Top 10 Ways to Make Music Radio Better

Inspired by David Letterman not written by him. Advice to the big radio conglomerates:

#10...Cut the commercial load in half but don't tell anybody (the listeners will notice).
#9 ... Hire djs who are knowledgeable about the music
#8 ... Let your newly-hired "smart jocks" play some of their own music not just the corporate playlist
#7 ... Stop trying to be interactive -- you can't. Entertain in an analog sort of way
#6 ... Take all the stations you own in each city and run them separately. You keep the cash they will surely generate by being truly competitive with each other.

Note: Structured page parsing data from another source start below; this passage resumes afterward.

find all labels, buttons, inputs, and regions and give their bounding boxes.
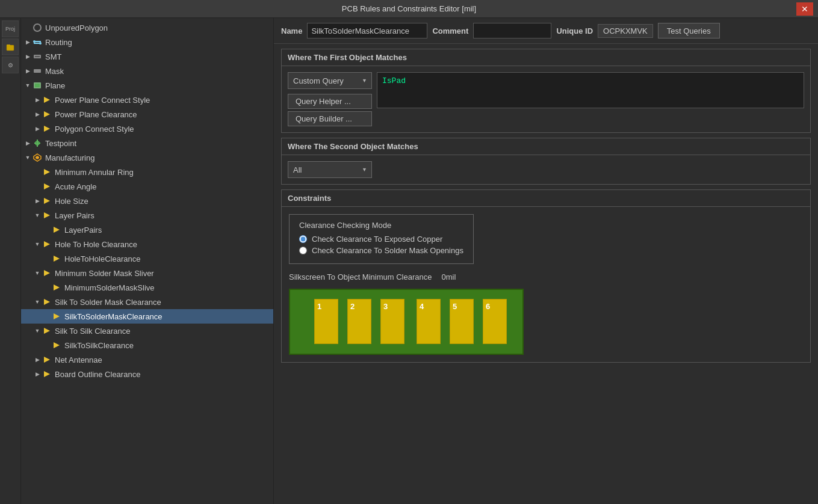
tree-arrow-hole-to-hole-clearance: ▼ xyxy=(33,240,42,248)
svg-marker-12 xyxy=(44,97,50,103)
file-icon[interactable] xyxy=(2,38,19,55)
tree-item-layerpairs[interactable]: LayerPairs xyxy=(21,223,273,237)
silkscreen-clearance-row: Silkscreen To Object Minimum Clearance 0… xyxy=(289,272,803,281)
tree-label-minimum-solder-mask-sliver: Minimum Solder Mask Sliver xyxy=(55,269,154,278)
tree-item-minimum-annular-ring[interactable]: Minimum Annular Ring xyxy=(21,165,273,179)
second-object-header: Where The Second Object Matches xyxy=(282,138,810,155)
gear-icon[interactable]: ⚙ xyxy=(2,57,19,73)
tree-item-smt[interactable]: ▶SMT xyxy=(21,49,273,64)
rule-icon xyxy=(42,325,52,336)
folder-icon xyxy=(6,43,14,51)
rule-icon xyxy=(42,210,52,221)
query-helper-button[interactable]: Query Helper ... xyxy=(288,94,372,109)
svg-point-6 xyxy=(39,42,42,45)
rule-icon xyxy=(42,167,52,177)
tree-item-silktosoldermaskclearance[interactable]: SilkToSolderMaskClearance xyxy=(21,309,273,324)
tree-item-polygon-connect-style[interactable]: ▶Polygon Connect Style xyxy=(21,121,273,136)
tree-label-holetoholeclearance: HoleToHoleClearance xyxy=(64,254,140,263)
second-query-type-select[interactable]: AllCustom QueryNetNet ClassLayer xyxy=(288,161,372,178)
tree-item-hole-to-hole-clearance[interactable]: ▼Hole To Hole Clearance xyxy=(21,237,273,251)
pcb-pad-1 xyxy=(314,299,338,344)
tree-label-power-plane-clearance: Power Plane Clearance xyxy=(55,110,137,119)
rule-icon xyxy=(42,354,52,365)
tree-item-routing[interactable]: ▶Routing xyxy=(21,35,273,49)
rule-icon xyxy=(42,268,52,278)
tree-arrow-testpoint: ▶ xyxy=(23,139,32,147)
second-query-type-wrap: AllCustom QueryNetNet ClassLayer xyxy=(288,161,372,178)
svg-marker-26 xyxy=(54,256,60,262)
tree-item-minimumsoldermaskslive[interactable]: MinimumSolderMaskSlive xyxy=(21,280,273,295)
tree-label-board-outline-clearance: Board Outline Clearance xyxy=(55,370,140,379)
unique-id-label: Unique ID xyxy=(556,26,593,35)
right-panel: Name Comment Unique ID OCPKXMVK Test Que… xyxy=(274,18,818,504)
tree-item-power-plane-connect-style[interactable]: ▶Power Plane Connect Style xyxy=(21,93,273,107)
exposed-copper-radio[interactable] xyxy=(299,235,307,243)
query-builder-button[interactable]: Query Builder ... xyxy=(288,111,372,126)
tree-label-unpouredpolygon: UnpouredPolygon xyxy=(45,23,108,32)
tree-item-testpoint[interactable]: ▶Testpoint xyxy=(21,136,273,150)
svg-rect-1 xyxy=(7,45,10,46)
circle-icon xyxy=(32,22,43,33)
tree-item-plane[interactable]: ▼Plane xyxy=(21,78,273,93)
window-title: PCB Rules and Constraints Editor [mil] xyxy=(22,4,796,13)
tree-item-silktosilkclearance[interactable]: SilkToSilkClearance xyxy=(21,338,273,352)
comment-input[interactable] xyxy=(473,23,551,38)
svg-marker-23 xyxy=(44,212,50,218)
subitem-icon xyxy=(42,123,52,134)
tree-item-net-antennae[interactable]: ▶Net Antennae xyxy=(21,352,273,367)
pcb-pad-4 xyxy=(417,299,441,344)
test-queries-button[interactable]: Test Queries xyxy=(658,23,720,38)
tree-item-power-plane-clearance[interactable]: ▶Power Plane Clearance xyxy=(21,107,273,121)
tree-scrollable[interactable]: UnpouredPolygon▶Routing▶SMT▶Mask▼Plane▶P… xyxy=(21,18,273,504)
svg-rect-9 xyxy=(34,69,41,73)
tree-label-manufacturing: Manufacturing xyxy=(45,153,95,162)
rule-icon xyxy=(51,224,62,235)
tree-arrow-unpouredpolygon xyxy=(23,23,32,32)
tree-label-layer-pairs: Layer Pairs xyxy=(55,211,95,220)
tree-item-unpouredpolygon[interactable]: UnpouredPolygon xyxy=(21,20,273,35)
name-input[interactable] xyxy=(307,23,427,38)
svg-marker-30 xyxy=(54,313,60,319)
project-icon[interactable]: Proj xyxy=(2,20,19,37)
tree-item-hole-size[interactable]: ▶Hole Size xyxy=(21,194,273,208)
svg-marker-32 xyxy=(54,342,60,348)
tree-item-manufacturing[interactable]: ▼Manufacturing xyxy=(21,150,273,165)
svg-marker-34 xyxy=(44,371,50,377)
tree-label-silktosilkclearance: SilkToSilkClearance xyxy=(64,341,134,350)
svg-marker-33 xyxy=(44,357,50,363)
first-query-row: Custom QueryAllNetNet ClassLayer Query H… xyxy=(288,72,804,126)
first-query-type-select[interactable]: Custom QueryAllNetNet ClassLayer xyxy=(288,72,372,89)
tree-arrow-layerpairs xyxy=(43,226,51,234)
close-button[interactable]: ✕ xyxy=(796,2,813,16)
unique-id-value: OCPKXMVK xyxy=(598,24,653,38)
constraints-body: Clearance Checking Mode Check Clearance … xyxy=(282,207,810,362)
svg-marker-22 xyxy=(44,198,50,204)
constraints-header: Constraints xyxy=(282,190,810,207)
first-object-header: Where The First Object Matches xyxy=(282,49,810,66)
tree-label-acute-angle: Acute Angle xyxy=(55,182,96,191)
tree-arrow-minimumsoldermaskslive xyxy=(43,283,51,292)
mask-icon xyxy=(32,66,43,76)
solder-mask-radio[interactable] xyxy=(299,247,307,254)
tree-item-minimum-solder-mask-sliver[interactable]: ▼Minimum Solder Mask Sliver xyxy=(21,266,273,280)
rule-icon xyxy=(51,282,62,293)
testpoint-icon xyxy=(32,138,43,149)
tree-item-silk-to-solder-mask-clearance[interactable]: ▼Silk To Solder Mask Clearance xyxy=(21,295,273,309)
tree-item-holetoholeclearance[interactable]: HoleToHoleClearance xyxy=(21,251,273,266)
tree-label-polygon-connect-style: Polygon Connect Style xyxy=(55,124,134,134)
right-content: Where The First Object Matches Custom Qu… xyxy=(274,44,818,504)
rule-icon xyxy=(42,239,52,250)
tree-item-mask[interactable]: ▶Mask xyxy=(21,64,273,78)
tree-item-layer-pairs[interactable]: ▼Layer Pairs xyxy=(21,208,273,223)
tree-label-net-antennae: Net Antennae xyxy=(55,355,102,364)
tree-item-silk-to-silk-clearance[interactable]: ▼Silk To Silk Clearance xyxy=(21,324,273,338)
name-bar: Name Comment Unique ID OCPKXMVK Test Que… xyxy=(274,18,818,44)
tree-item-board-outline-clearance[interactable]: ▶Board Outline Clearance xyxy=(21,367,273,381)
pcb-visualization: 123456 xyxy=(289,289,524,355)
tree-arrow-silk-to-silk-clearance: ▼ xyxy=(33,327,42,335)
tree-arrow-routing: ▶ xyxy=(23,38,32,46)
query-text-input[interactable] xyxy=(377,72,804,108)
tree-item-acute-angle[interactable]: Acute Angle xyxy=(21,179,273,194)
solder-mask-label: Check Clearance To Solder Mask Openings xyxy=(312,246,463,255)
rule-icon xyxy=(42,195,52,206)
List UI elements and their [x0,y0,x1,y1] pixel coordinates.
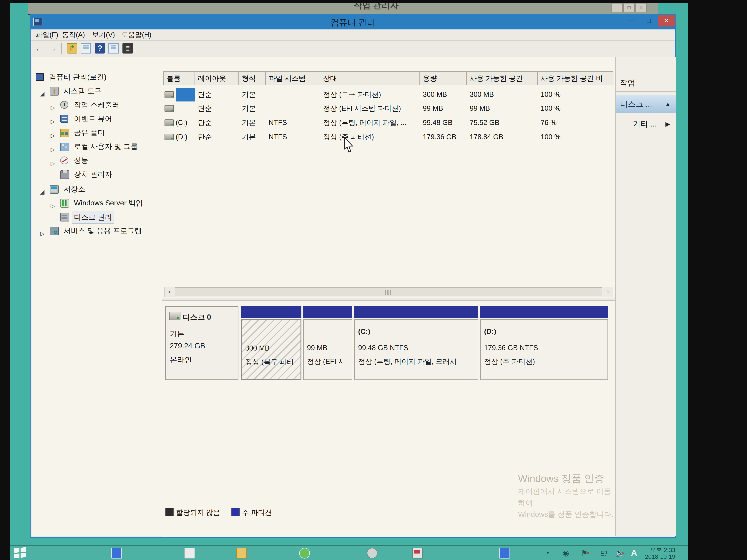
collapse-arrow-icon[interactable]: ▲ [665,96,671,113]
partition-drive: (D:) [484,327,496,336]
col-layout[interactable]: 레이아웃 [195,71,239,85]
sidebar-item-system-tools[interactable]: ◢ 시스템 도구 [32,85,162,97]
background-window-titlebar[interactable]: 작업 관리자 ─ □ ✕ [28,3,658,15]
menu-file[interactable]: 파일(F) [34,29,60,40]
disk0-size: 279.24 GB [170,342,205,350]
actions-group-disk-label: 디스크 ... [620,96,652,113]
export-folder-icon[interactable] [67,43,77,54]
partition-status: 정상 (부팅, 페이지 파일, 크래시 [358,357,457,366]
cell-free: 300 MB [470,87,494,102]
help-icon[interactable]: ? [95,43,105,54]
expander-icon[interactable]: ▷ [40,228,45,240]
taskbar-green-app-icon[interactable] [299,548,310,559]
sidebar-item-windows-server-backup[interactable]: ▷ Windows Server 백업 [32,197,162,209]
bg-maximize-button[interactable]: □ [623,3,635,12]
expander-icon[interactable]: ◢ [40,186,45,198]
sidebar-item-services-applications[interactable]: ▷ 서비스 및 응용 프로그램 [32,224,162,237]
sidebar-item-performance[interactable]: ▷ 성능 [32,154,162,166]
col-volume[interactable]: 볼륨 [163,71,195,85]
sidebar-item-task-scheduler[interactable]: ▷ 작업 스케줄러 [32,99,162,111]
partition-body[interactable]: (C:) 99.48 GB NTFS 정상 (부팅, 페이지 파일, 크래시 [354,319,479,380]
sidebar-item-device-manager[interactable]: 장치 관리자 [32,168,162,180]
start-button[interactable] [14,548,27,559]
sidebar-item-storage[interactable]: ◢ 저장소 [32,183,162,195]
actions-pane: 작업 디스크 ... ▲ 기타 ... ▶ [615,57,676,536]
partition-body[interactable]: 99 MB 정상 (EFI 시 [303,319,352,380]
volume-row-d[interactable]: (D:) 단순 기본 NTFS 정상 (주 파티션) 179.36 GB 178… [162,130,614,144]
export-list-icon[interactable]: ≣ [123,43,133,54]
forward-icon[interactable]: → [47,43,58,54]
actions-group-disk[interactable]: 디스크 ... ▲ [616,95,676,113]
partition-d[interactable]: (D:) 179.36 GB NTFS 정상 (주 파티션) [480,306,608,380]
col-type[interactable]: 형식 [239,71,266,85]
back-icon[interactable]: ← [34,43,44,54]
scrollbar-thumb[interactable] [175,287,602,296]
bg-close-button[interactable]: ✕ [636,3,647,12]
tray-status-icon[interactable]: ◉ [561,549,570,557]
expander-icon[interactable]: ▷ [51,200,55,212]
disk0-status: 온라인 [170,355,192,365]
col-filesystem[interactable]: 파일 시스템 [266,71,320,85]
horizontal-scrollbar[interactable]: ‹ › [164,287,613,297]
close-button[interactable]: ✕ [658,15,675,26]
cell-pct: 76 % [541,116,557,130]
partition-body-selected[interactable]: 300 MB 정상 (복구 파티 [241,319,302,380]
taskbar-app-window-icon[interactable] [184,548,195,559]
col-status[interactable]: 상태 [320,71,420,85]
partition-size: 179.36 GB NTFS [484,344,538,352]
sidebar-item-shared-folders[interactable]: ▷ 공유 폴더 [32,127,162,139]
taskbar-file-explorer-icon[interactable] [236,548,247,559]
primary-partition-band [303,306,352,318]
local-users-icon [60,142,69,151]
tray-hidden-icons[interactable]: ▫ [544,549,553,557]
sidebar-item-disk-management[interactable]: 디스크 관리 [32,211,162,223]
volume-muted-icon[interactable]: 🔈 [615,549,624,557]
partition-recovery[interactable]: 300 MB 정상 (복구 파티 [241,306,302,380]
console-tree-icon[interactable] [81,43,91,54]
minimize-button[interactable]: ─ [622,15,640,26]
partition-c[interactable]: (C:) 99.48 GB NTFS 정상 (부팅, 페이지 파일, 크래시 [354,306,479,380]
menu-help[interactable]: 도움말(H) [120,29,153,40]
scroll-right-arrow[interactable]: › [603,287,613,297]
col-capacity[interactable]: 용량 [420,71,467,85]
menu-view[interactable]: 보기(V) [90,29,117,40]
sidebar-item-event-viewer[interactable]: ▷ 이벤트 뷰어 [32,113,162,125]
action-pane-icon[interactable] [108,43,119,54]
col-free-space[interactable]: 사용 가능한 공간 [467,71,538,85]
taskbar-clock[interactable]: 오후 2:33 2018-10-19 [645,547,675,560]
expander-icon[interactable]: ◢ [40,88,45,100]
maximize-button[interactable]: □ [640,15,658,26]
partition-body[interactable]: (D:) 179.36 GB NTFS 정상 (주 파티션) [480,319,608,380]
expander-icon[interactable]: ▷ [51,157,55,169]
taskbar-app-icon[interactable] [499,548,510,559]
ime-indicator[interactable]: A [631,548,637,558]
submenu-arrow-icon[interactable]: ▶ [666,116,670,132]
cell-pct: 100 % [541,102,561,115]
scroll-left-arrow[interactable]: ‹ [164,287,175,297]
expander-icon[interactable]: ▷ [51,129,55,142]
volume-row-recovery[interactable]: 단순 기본 정상 (복구 파티션) 300 MB 300 MB 100 % [162,87,614,102]
taskbar-server-manager-icon[interactable] [111,548,122,559]
action-center-flag-icon[interactable]: ⚑ [580,549,589,557]
col-free-pct[interactable]: 사용 가능한 공간 비 [538,71,613,85]
partition-size: 99.48 GB NTFS [358,344,408,352]
cell-name[interactable] [176,87,195,102]
sidebar-item-local-users-groups[interactable]: ▷ 로컬 사용자 및 그룹 [32,140,162,153]
menu-action[interactable]: 동작(A) [60,29,87,40]
cell-type: 기본 [242,102,256,115]
disk0-info-box[interactable]: 디스크 0 기본 279.24 GB 온라인 [165,306,238,380]
expander-icon[interactable]: ▷ [51,115,55,128]
actions-item-more[interactable]: 기타 ... ▶ [616,116,676,132]
titlebar[interactable]: 컴퓨터 관리 ─ □ ✕ [31,15,675,29]
network-icon[interactable]: 🖳 [599,549,608,557]
taskbar-settings-app-icon[interactable] [367,548,378,559]
bg-minimize-button[interactable]: ─ [611,3,622,12]
monitor-photo: 작업 관리자 ─ □ ✕ 컴퓨터 관리 ─ □ ✕ 파일(F) 동작(A) 보기… [0,0,747,560]
expander-icon[interactable]: ▷ [51,102,55,114]
volume-row-c[interactable]: (C:) 단순 기본 NTFS 정상 (부팅, 페이지 파일, ... 99.4… [162,116,614,130]
expander-icon[interactable]: ▷ [51,143,55,156]
volume-row-efi[interactable]: 단순 기본 정상 (EFI 시스템 파티션) 99 MB 99 MB 100 % [162,102,614,115]
tree-root-computer-management[interactable]: 컴퓨터 관리(로컬) [32,71,162,83]
partition-efi[interactable]: 99 MB 정상 (EFI 시 [303,306,352,380]
taskbar-monitor-app-icon[interactable] [412,548,423,559]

The listener gets real choice.
#7 ... Location/location/location -- the more local you make your station the more listeners will crave it
#6 ... Mix new with familiar music. Make the familiar really familiar and the new really new
#5 ... We're onto your tactic of clustering commercials -- too bad advertisers aren't. Run one commercial between each song -- don't cluster them to create music sweeps. The longer the commercial sets the longer you lose us.
#4 ... (And while you're at it), go back to lots of "live read" commercials. Young listeners will listen to knowledgable personalities they respect even on products and services
#3 ... Don't brand yourself -- no "Kiss", no "Jack", no "Power" -- no meaningless names. Go back to call letters and frequency. Think KCRW.
#2 ... Stop with the repetition, already! Play the hottest tunes once per daypart at most and listen to your audience. In the past they said they didn't want so much repetition but you knew your ratings would go up if you tightened the playlist. Now, no means no. Your listeners can turn to the Internet to avoid the needless repetition they detest on your stations.

And, the #1 Way to Make Music Radio Better ...

Don't wait for HD. HD doesn't matter to listeners like it apparently matters to you. You'll see. You can't be what you're not -- interactive like the Internet. Be cool with being less interactive. Make these changes and to quote Mister Rogers, "we'll like you just the way you are".